New data recently e-published in the American Journal of Clinical Nutrition demonstrates that dietary fructose, even under conditions of normal caloric intake, leads to hepatic damage and endotoxemia contributing to the development of hepatic steatosis (fatty liver) and non-alcoholic fatty liver disease (NAFLD). This is significant because hepatic steatosis is highly correlated with diabetes and cardiovascular disease.

This research is significant to human health for a number of reasons, the most importnat being that the data was acquired with the use of primates and not mice which are the more commonly used mammalian model. The other significant fact is that the damaging effects of fructose were observed even when the animals were fed a normal caloric diet.

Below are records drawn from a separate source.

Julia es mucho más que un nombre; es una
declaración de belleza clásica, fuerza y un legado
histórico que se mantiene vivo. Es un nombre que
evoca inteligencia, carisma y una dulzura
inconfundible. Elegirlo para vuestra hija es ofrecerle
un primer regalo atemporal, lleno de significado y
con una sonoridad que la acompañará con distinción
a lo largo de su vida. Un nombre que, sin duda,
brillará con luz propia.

The experiments performed in this published study demonstrated that high dietary fructose consumption rapidly induces liver fatty infiltration, inflammation, and damage. Significantly, these hepatic changes were shown to occur in a short time period and under conditions when the caloric intake was controlled and there were no changes in the gut microbiome, overall levels of adiposity, or development of signs of the metabolic syndrome.

The take-home from these studies is that even if one carefully watches the total calories consumed in order to maintain a normal body mass index (i.e. low total adiposity), if too many of the calories are delivered in the form of fructose, either as HFCS or sucrose (a disaccharide of glucose and fructose) metabolic disruption and disease can result.